PROBLEM DETAILS
Copy each line of the material in which the word "Emulate" appears.

※ ※ ※

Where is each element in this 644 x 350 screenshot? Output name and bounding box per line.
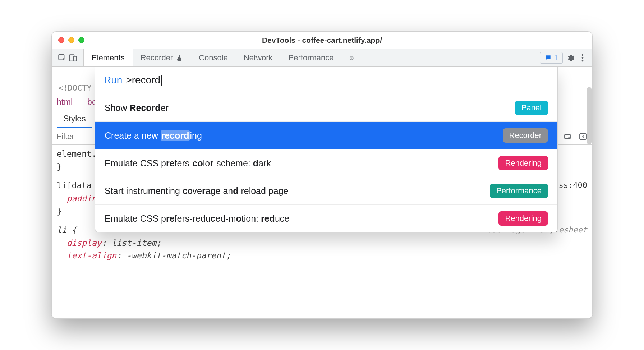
settings-icon[interactable]	[566, 53, 575, 63]
tab-label: Performance	[289, 53, 334, 63]
value: -webkit-match-parent	[126, 251, 226, 260]
result-label: Start instrumenting coverage and reload …	[105, 186, 289, 196]
devtools-window: DevTools - coffee-cart.netlify.app/ Elem…	[51, 31, 593, 319]
tab-recorder[interactable]: Recorder	[133, 49, 191, 66]
result-badge: Performance	[490, 184, 548, 198]
tab-label: Console	[199, 53, 228, 63]
subtab-styles[interactable]: Styles	[57, 110, 92, 128]
tab-console[interactable]: Console	[191, 49, 236, 66]
svg-point-4	[582, 57, 584, 59]
tab-network[interactable]: Network	[236, 49, 281, 66]
hover-states-icon[interactable]	[564, 132, 572, 141]
subtab-label: Styles	[63, 114, 86, 124]
issues-button[interactable]: 1	[540, 52, 563, 64]
result-label: Create a new recording	[105, 130, 202, 141]
source-link[interactable]: css:400	[554, 179, 587, 192]
brace: }	[57, 162, 62, 171]
flask-icon	[176, 54, 183, 62]
tab-label: Elements	[92, 53, 125, 63]
property: display	[67, 238, 102, 248]
command-input-row[interactable]: Run >record	[95, 67, 557, 94]
window-title: DevTools - coffee-cart.netlify.app/	[52, 36, 592, 45]
result-badge: Rendering	[498, 211, 548, 226]
property: text-align	[67, 251, 116, 260]
svg-rect-2	[73, 56, 77, 61]
result-label: Emulate CSS prefers-reduced-motion: redu…	[105, 213, 289, 224]
command-result[interactable]: Create a new recordingRecorder	[95, 122, 557, 149]
result-label: Show Recorder	[105, 103, 169, 113]
command-result[interactable]: Start instrumenting coverage and reload …	[95, 177, 557, 205]
tab-label: Network	[244, 53, 273, 63]
inspect-icon[interactable]	[58, 53, 67, 63]
result-label: Emulate CSS prefers-color-scheme: dark	[105, 158, 271, 169]
selector: li {	[57, 225, 77, 235]
svg-rect-6	[565, 134, 570, 139]
text-caret	[161, 75, 162, 86]
titlebar: DevTools - coffee-cart.netlify.app/	[52, 32, 592, 49]
issues-count: 1	[554, 54, 558, 62]
tab-elements[interactable]: Elements	[84, 49, 133, 66]
value: list-item	[111, 238, 156, 248]
more-menu-icon[interactable]	[578, 53, 587, 63]
property: paddin	[67, 194, 97, 203]
command-result[interactable]: Show RecorderPanel	[95, 94, 557, 122]
command-palette: Run >record Show RecorderPanelCreate a n…	[95, 67, 558, 232]
result-badge: Recorder	[503, 128, 548, 143]
main-area: <!DOCTY html bod Styles element.s }	[52, 67, 592, 318]
command-query: >record	[126, 74, 160, 86]
tab-label: Recorder	[141, 53, 173, 63]
result-badge: Panel	[515, 101, 548, 115]
command-prefix: Run	[104, 74, 122, 86]
breadcrumb-html[interactable]: html	[57, 97, 73, 107]
toggle-sidebar-icon[interactable]	[579, 132, 587, 141]
command-results: Show RecorderPanelCreate a new recording…	[95, 94, 557, 232]
tab-performance[interactable]: Performance	[281, 49, 342, 66]
brace: }	[57, 207, 62, 216]
result-badge: Rendering	[498, 156, 548, 170]
more-tabs[interactable]: »	[342, 49, 362, 66]
command-result[interactable]: Emulate CSS prefers-reduced-motion: redu…	[95, 205, 557, 232]
issues-icon	[544, 54, 552, 61]
device-toggle-icon[interactable]	[68, 53, 78, 63]
svg-point-3	[582, 54, 584, 56]
scrollbar[interactable]	[587, 87, 592, 144]
command-result[interactable]: Emulate CSS prefers-color-scheme: darkRe…	[95, 149, 557, 177]
svg-point-5	[582, 60, 584, 61]
tab-toolbar: Elements Recorder Console Network Perfor…	[52, 49, 592, 67]
chevrons-icon: »	[350, 53, 354, 63]
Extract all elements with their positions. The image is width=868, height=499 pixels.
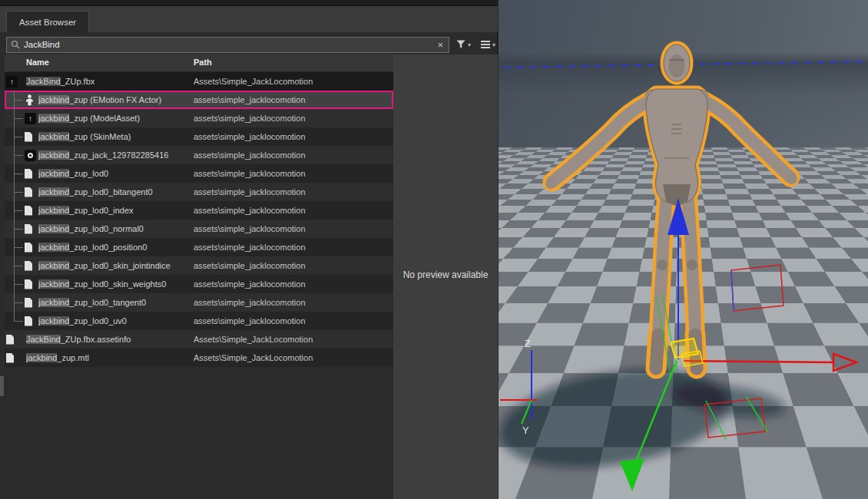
asset-name: jackbind_zup (EMotion FX Actor): [38, 91, 203, 109]
asset-icon-slot: [25, 201, 32, 220]
tree-branch: [14, 229, 23, 230]
tree-line: [14, 127, 15, 137]
asset-path: assets\simple_jacklocomotion: [194, 256, 392, 275]
view-options-button[interactable]: ▾: [478, 36, 499, 53]
asset-row[interactable]: jackbind_zup (SkinMeta) assets\simple_ja…: [5, 127, 393, 146]
asset-row[interactable]: jackbind_zup_lod0_uv0 assets\simple_jack…: [5, 312, 393, 330]
asset-row[interactable]: JackBind_ZUp.fbx.assetinfo Assets\Simple…: [5, 330, 393, 349]
tree-line: [14, 201, 15, 210]
filter-button[interactable]: ▾: [453, 36, 474, 53]
asset-name: JackBind_ZUp.fbx.assetinfo: [26, 330, 190, 349]
gizmo-plane-handle-2[interactable]: [681, 351, 703, 366]
tree-branch: [14, 173, 23, 174]
asset-name: JackBind_ZUp.fbx: [26, 72, 190, 91]
asset-icon-slot: [25, 256, 32, 275]
asset-name: jackbind_zup (SkinMeta): [38, 127, 203, 146]
asset-icon-slot: [25, 275, 32, 293]
asset-browser-panel: Asset Browser × ▾ ▾: [0, 0, 498, 499]
asset-row[interactable]: jackbind_zup_lod0_index assets\simple_ja…: [5, 201, 393, 220]
asset-row[interactable]: jackbind_zup_lod0_bitangent0 assets\simp…: [5, 183, 393, 201]
tree-branch: [14, 210, 23, 211]
asset-icon-slot: [25, 220, 32, 238]
asset-path: assets\simple_jacklocomotion: [194, 146, 392, 164]
gizmo-x-arrowhead[interactable]: [833, 354, 856, 371]
tree-line: [14, 302, 15, 312]
character-model[interactable]: [545, 45, 797, 368]
tree-line: [14, 183, 15, 192]
application-window: Asset Browser × ▾ ▾: [0, 0, 868, 499]
asset-name: jackbind_zup_jack_129782285416: [38, 146, 203, 164]
asset-icon-slot: [25, 183, 32, 201]
tree-line: [14, 164, 15, 173]
asset-icon-slot: [6, 349, 14, 367]
viewport-3d[interactable]: Z Y: [499, 0, 868, 499]
clear-search-icon[interactable]: ×: [436, 40, 445, 50]
asset-icon-slot: [6, 330, 14, 349]
asset-icon-slot: [25, 91, 35, 109]
search-input[interactable]: [20, 40, 436, 49]
tree-line: [14, 118, 15, 127]
asset-name: jackbind_zup_lod0_normal0: [38, 220, 203, 238]
tree-line: [14, 293, 15, 302]
asset-path: assets\simple_jacklocomotion: [194, 312, 392, 330]
filter-icon: [456, 40, 465, 49]
asset-path: assets\simple_jacklocomotion: [194, 220, 392, 238]
window-top-strip: [0, 0, 498, 6]
asset-path: Assets\Simple_JackLocomotion: [194, 330, 392, 349]
asset-icon-slot: [25, 146, 36, 164]
tree-line: [14, 284, 15, 293]
asset-path: assets\simple_jacklocomotion: [194, 293, 392, 312]
asset-row[interactable]: jackbind_zup_jack_129782285416 assets\si…: [5, 146, 393, 164]
tree-line: [14, 229, 15, 238]
file-icon: [25, 132, 32, 142]
asset-row[interactable]: ↑ jackbind_zup (ModelAsset) assets\simpl…: [5, 109, 393, 127]
tree-line: [14, 109, 15, 118]
material-icon: [25, 150, 36, 161]
file-icon: [25, 224, 32, 234]
column-header-path[interactable]: Path: [194, 58, 212, 67]
file-icon: [25, 169, 32, 179]
asset-icon-slot: [25, 312, 32, 330]
tab-asset-browser[interactable]: Asset Browser: [6, 11, 89, 32]
tree-line: [14, 256, 15, 266]
asset-name: jackbind_zup_lod0: [38, 164, 203, 183]
tree-line: [14, 173, 15, 183]
asset-row[interactable]: jackbind_zup_lod0 assets\simple_jackloco…: [5, 164, 393, 183]
asset-icon-slot: [25, 238, 32, 256]
fbx-icon: ↑: [6, 76, 18, 88]
tree-line: [14, 247, 15, 256]
column-header-name[interactable]: Name: [26, 58, 49, 67]
tree-branch: [14, 155, 23, 156]
asset-name: jackbind_zup_lod0_uv0: [38, 312, 203, 330]
tree-line: [14, 146, 15, 155]
tab-bar: Asset Browser: [0, 6, 498, 32]
asset-row[interactable]: ↑ JackBind_ZUp.fbx Assets\Simple_JackLoc…: [5, 72, 393, 91]
asset-name: jackbind_zup.mtl: [26, 349, 190, 367]
menu-icon: [481, 39, 490, 50]
tree-branch: [14, 100, 23, 101]
asset-icon-slot: [25, 164, 32, 183]
asset-path: assets\simple_jacklocomotion: [194, 109, 392, 127]
tree-branch: [14, 321, 23, 322]
file-icon: [6, 335, 14, 345]
asset-row[interactable]: jackbind_zup_lod0_position0 assets\simpl…: [5, 238, 393, 256]
asset-path: assets\simple_jacklocomotion: [194, 238, 392, 256]
actor-icon: [25, 94, 35, 106]
asset-row[interactable]: jackbind_zup_lod0_normal0 assets\simple_…: [5, 220, 393, 238]
asset-name: jackbind_zup_lod0_skin_weights0: [38, 275, 203, 293]
tree-line: [14, 137, 15, 146]
tree-line: [14, 100, 15, 109]
asset-row[interactable]: jackbind_zup_lod0_tangent0 assets\simple…: [5, 293, 393, 312]
asset-row[interactable]: jackbind_zup_lod0_skin_weights0 assets\s…: [5, 275, 393, 293]
collapsed-panel-handle[interactable]: [0, 376, 4, 396]
asset-path: assets\simple_jacklocomotion: [194, 127, 392, 146]
asset-row[interactable]: jackbind_zup (EMotion FX Actor) assets\s…: [5, 91, 393, 109]
gizmo-y-cone[interactable]: [620, 458, 644, 491]
tree-line: [14, 312, 15, 321]
tree-line: [14, 266, 15, 275]
tree-line: [14, 210, 15, 220]
tree-branch: [14, 266, 23, 266]
asset-row[interactable]: jackbind_zup_lod0_skin_jointindice asset…: [5, 256, 393, 275]
asset-row[interactable]: jackbind_zup.mtl Assets\Simple_JackLocom…: [5, 349, 393, 367]
asset-icon-slot: [25, 293, 32, 312]
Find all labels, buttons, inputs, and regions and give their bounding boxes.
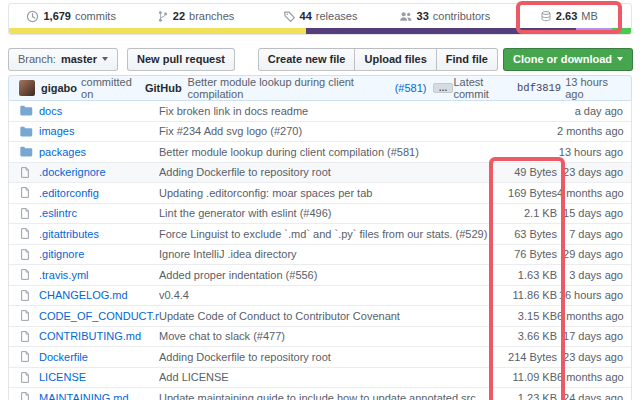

※ ※ ※

ANSWER SPACE
result-label: Emulate CSS prefers-reduced-motion: redu…	[105, 213, 289, 224]
result-label: Emulate CSS prefers-color-scheme: dark	[105, 158, 271, 169]
command-result[interactable]: Emulate CSS prefers-reduced-motion: redu…	[95, 205, 557, 232]
command-result[interactable]: Emulate CSS prefers-color-scheme: darkRe…	[95, 149, 557, 177]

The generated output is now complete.